Printhead
Feb 25, 2018

new printhead, front view new printhead, perspective view

One of the most important design objectives of the Isis One was soluble support, a feature that would facilitate truly geometry agnostic printing, and that had so far (and has since) eluded the commercial market. Implemented originally by Stratasys, the soluble support technique involved using a second extruder to deposit software-generated support structures of a dissolvable plastic, upon which layers of the part could be printed. Soluble support would open the door to the ability to print meaningfully useful engineering parts.

breakaway support

Design considerations

In addition to solving the nozzle level problem, we had a few other objectives in our new printhead design. We had to reduce the mass of the printhead by a factor of two since there would be two of them on the carriage. We also needed a design that would allow the two nozzles to be within 15 mm or so of each other to maximize travel along the axis and thus print volume. Further, we were unhappy with the extrusion characteristics of our old printhead. Overall throughput was too low, which limited speed. The melt chamber was too large, causing undue amounts of dribbling on retract and necessitating larger retract moves than we wanted. Finally, the feed wheel arrangement needed to be more robust. The old arrangement used an idler that was manually tightened against the feed wheel. The motor would jam if the idler was overtightened, and the wheel would slip if wasn’t tightened enough. Both led to failed prints.

printhead prototype

The new design

The new design centered around a compact, lightweight arrangement that delivered a great deal of torque, administered to the filament through the action of two driven feedwheels at once. The feedwheels were driven by a custom gearbox mechanism supported between two metal plates on the face of a NEMA 17 stepper. This massive driving force on the filament solved our jamming problem and allowed the use of a very small melt chamber. A steep heat gradient was facilitated by a very thin barrel, machined from stainless steel (rather than aluminum) so as to achieve the necessary mechanical strength while being very thin. We solved the problem of nozzles interfering with each other by making it easy to perfectly level the two nozzles with a captive nut adjustment mechanism.

cutaway view

The design came together more painlessly than we expected. The only major difficult had to do with heat gradients—heat would travel up the barrel too aggressively, causing the not-yet-melted filament in the upper portion of the barrel to swell, jamming the extruder. Some airflow, diverted from the print cooling fan to the bottom of the barrel, in conjunction with a teflon barrel liner, solved the problem.

heat gradient test rig

Getting parts machined

The actual manufacturing process, on the other hand, was far from smooth. Much of the design of the Isis One had been accomplished with plastic parts designed to be printed on our in-house farm of Isis Ones, and metal parts were either simple aluminum plates, or else extrusions cut to length. For the new printhead, however, there was no getting around significant custom machining.
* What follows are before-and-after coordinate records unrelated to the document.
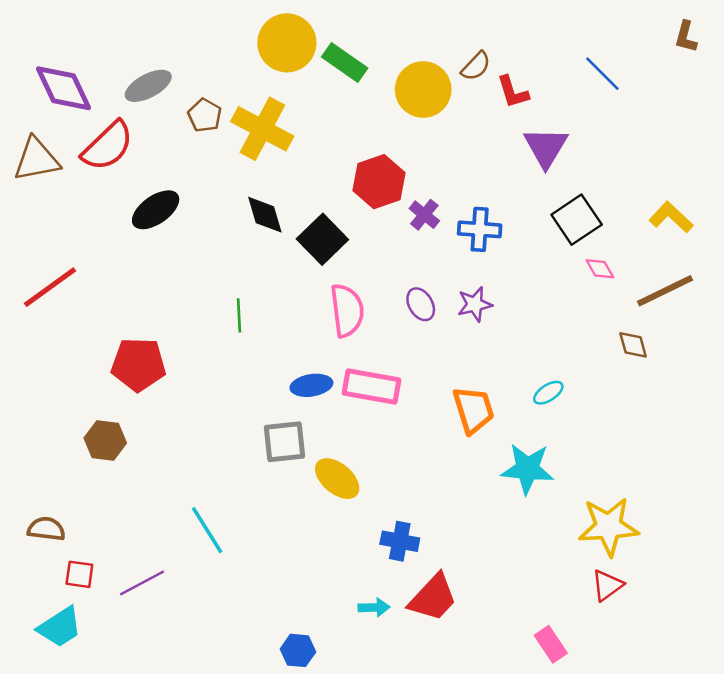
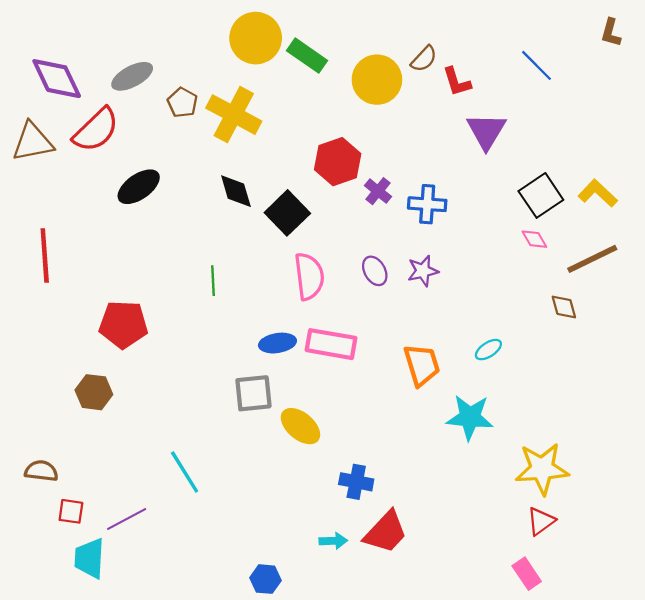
black square: (577, 220) -> (541, 195), moved
red line: (50, 287) -> (45, 256), turned -58
cyan trapezoid: (60, 627) -> (89, 558), moved, turned 126
pink rectangle: (551, 644) -> (527, 574), moved

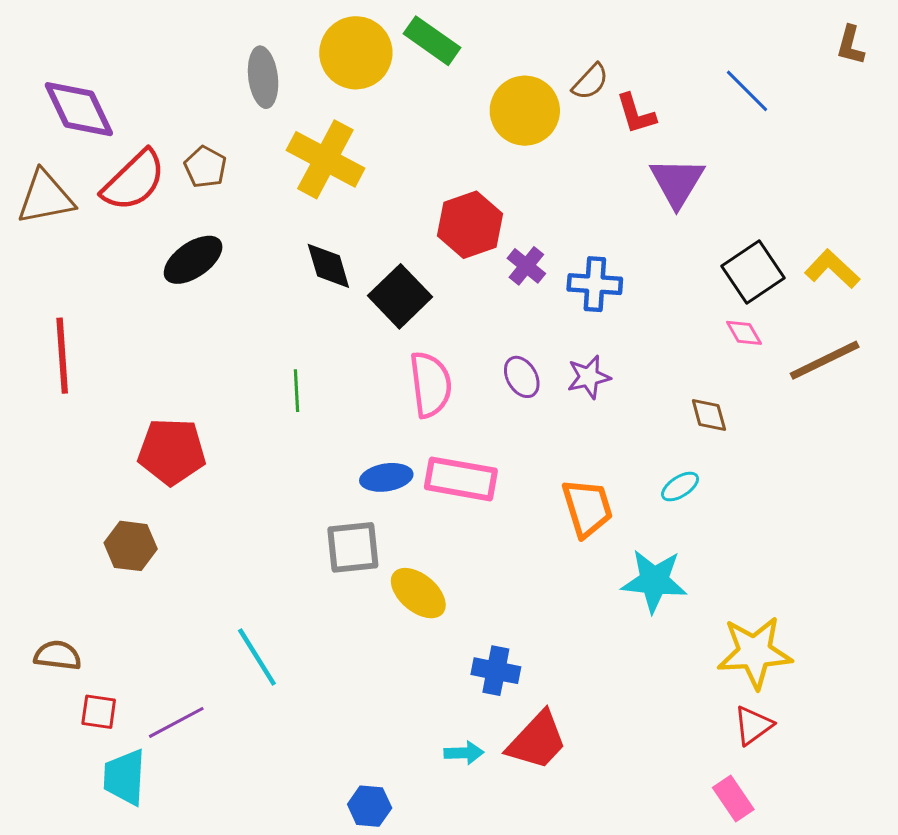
green rectangle: (307, 56) -> (432, 41), moved
gray ellipse: (132, 76) -> (263, 77), moved, turned -69
brown pentagon: (182, 103) -> (205, 167), moved
brown diamond: (564, 307) -> (709, 415), moved

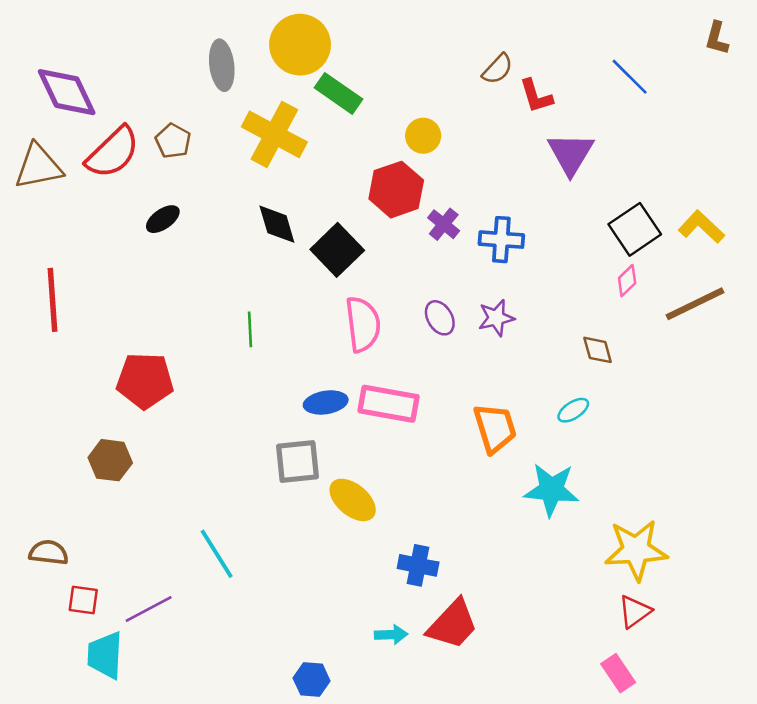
green rectangle: (432, 41) -> (338, 93), moved
yellow circle: (525, 111) -> (423, 136), moved, size x0.6
black ellipse: (193, 260) -> (163, 219), size x0.7
pink diamond: (744, 333) -> (627, 281), turned 76

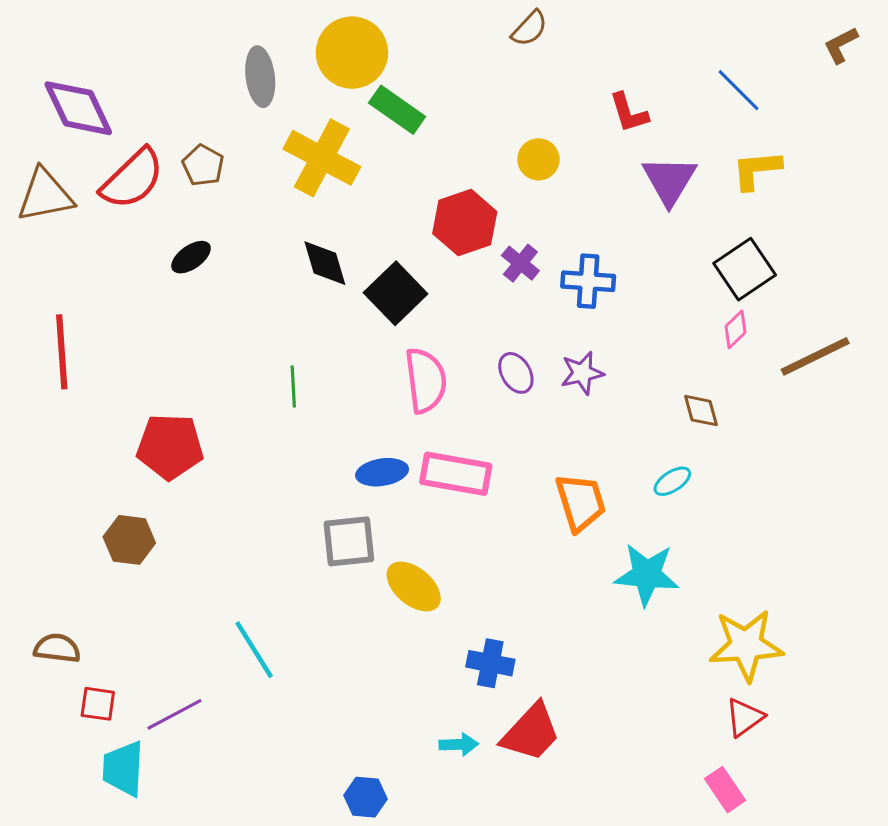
brown L-shape: (717, 38) -> (841, 45), turned 48
brown semicircle: (498, 69) -> (529, 28), moved
yellow circle: (423, 136) -> (538, 159), moved
yellow L-shape: (701, 227) -> (757, 170), moved, turned -48

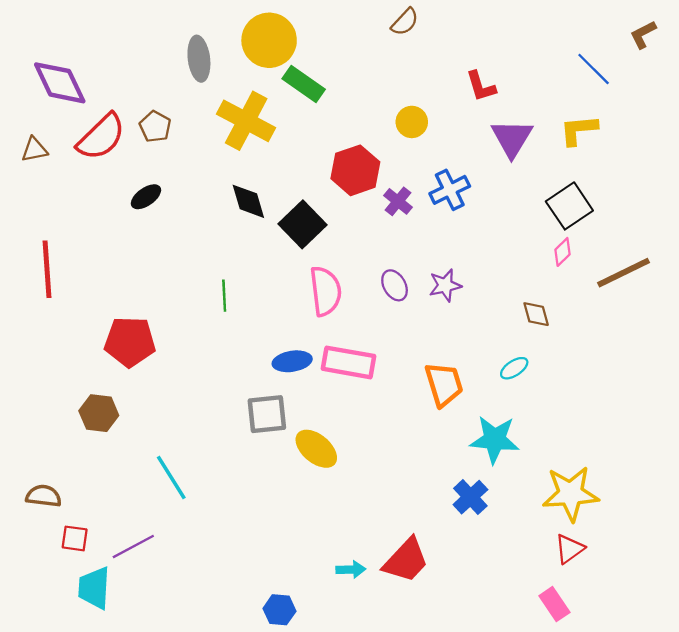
blue line: (739, 90) -> (594, 69), moved
brown triangle: (45, 195) -> (34, 150), size x0.6
blue cross: (588, 281) -> (450, 190), moved, turned -30
cyan line: (254, 650) -> (171, 477), moved
blue cross: (490, 663) -> (470, 497), moved, turned 36

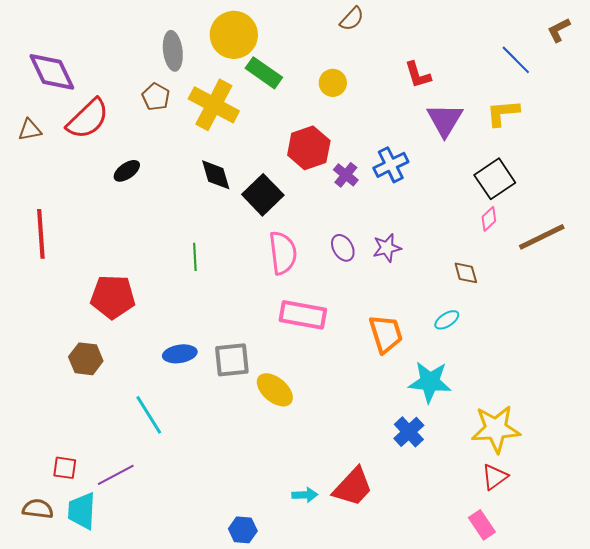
yellow circle: (412, 122) -> (333, 83), moved
brown pentagon: (155, 127) -> (156, 97), moved
blue ellipse: (292, 361) -> (180, 354), moved
brown semicircle: (44, 496) -> (38, 509), moved

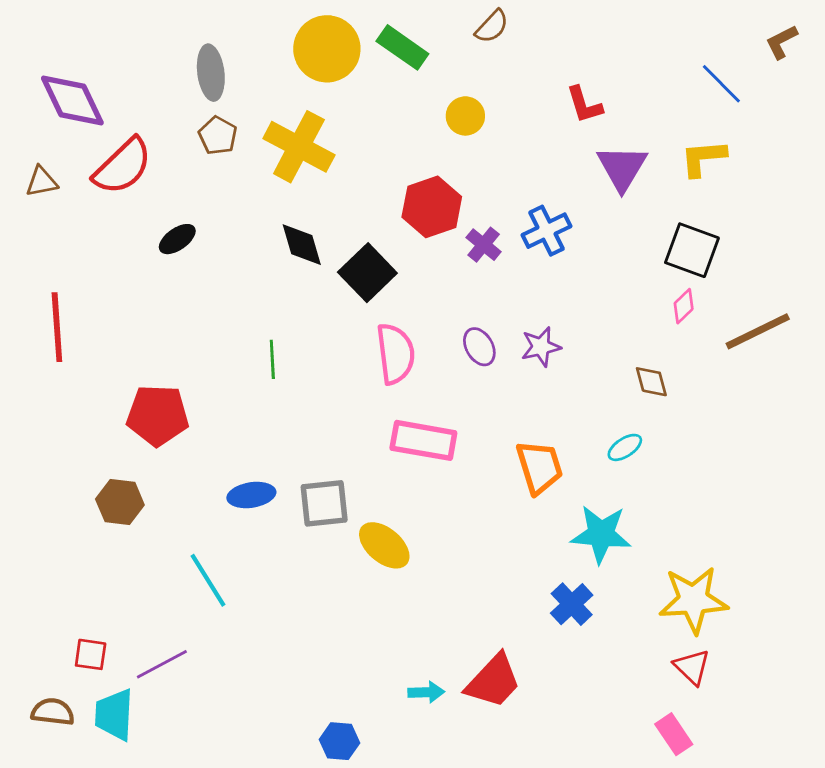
gray ellipse: (173, 51) -> (211, 73), moved
green rectangle: (264, 73) -> (402, 47), moved
black square: (495, 179) -> (692, 250), turned -36
red triangle: (495, 477) -> (692, 667), turned -40

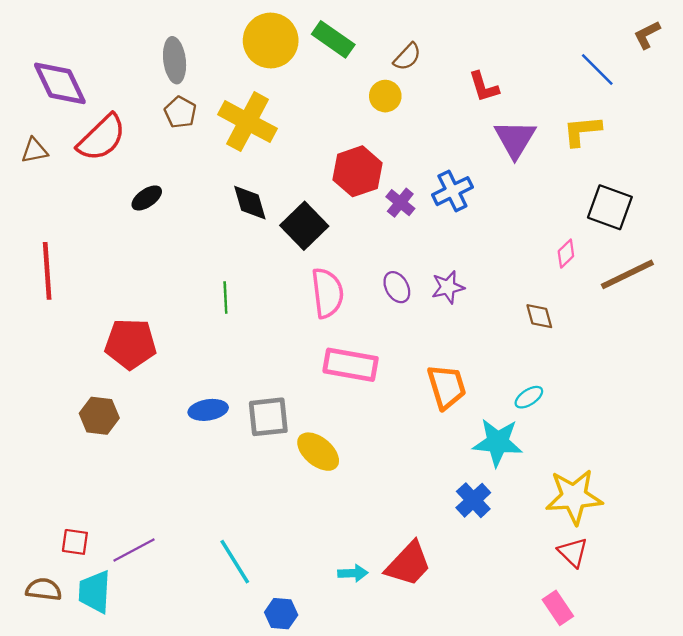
brown semicircle: (492, 26) -> (407, 57), moved
black square: (692, 250) -> (610, 207), moved
cyan ellipse: (625, 447) -> (529, 397), moved
cyan line: (208, 580) -> (235, 562), moved

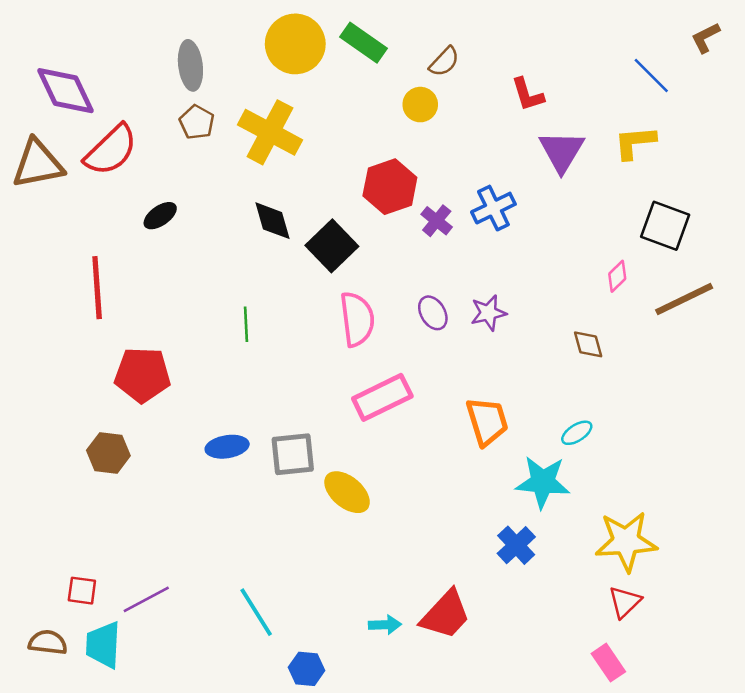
brown triangle: (34, 151) -> (38, 164), size x1.8
red line: (47, 271) -> (97, 288), moved
pink rectangle: (351, 365) -> (382, 397), turned -36
red triangle: (573, 552) -> (625, 602), turned 32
One of the major lessons of this project is that, whatever horror stories you may have heard, they’re rather good at manufacturing in China. After very expensive and time consuming dalliances first in Chicago and then in Utah (the first shop strung us along for a while, and then declared that they couldn’t make our parts, the second made them, eventually, for $200/set), we eventually landed with a shop in Shenzhen. They were extremely professional, responsive, fast, and they came through with excellent parts for less than a quarter the cost of the American shop. It had never occured to us that working with the Chinese shop would be a smoother process than with the American shop, nor that the result would be better. Live and learn.

feedwheel cutting the feedwheel

Assembly

Assembling our printheads proved to be a monstrous ordeal. The spacers that held the plates apart proved to be ridiculously fiddly—differences of 100um in their length was the difference between the extruder printing and its gears jamming hopelessly. We ended up remaking the spacers manually, using an improvised dremel-chop-saw device with a fiberglass wheel, and filing the resulting centimeter-long bits of brass tubing to their extremely specific critical dimension.

The wiring harness also proved to be a time consuming mess, that we ended up solving manually at the cost of a lot of hours. Once again here, the long term answer proved to be China—Alibaba came through with an excellent shop that produced wiring harnesses for a lot less money than we thought possible.

Soluble support with the new printhead

Despite the difficulty of getting it into production, our new printhead fundamentally achieved all its design objectives. We got a dual extruder working, increased our print speed to 150 mm/s, almost completely eliminated stringing problems, and made a very significant improvement in overall reliability. Using polyvinyl alcohol support material, we got soluble support to work, though we never got adhesion between support material and the print quite as good as we wanted.

soluble support testing

The printhead was fundamentally what made the Isis One design what it was—it got us the speed, reliability, and soluble support that set the printer apart. Interestingly, I haven’t seen another dual driven feedwheel design on the market since.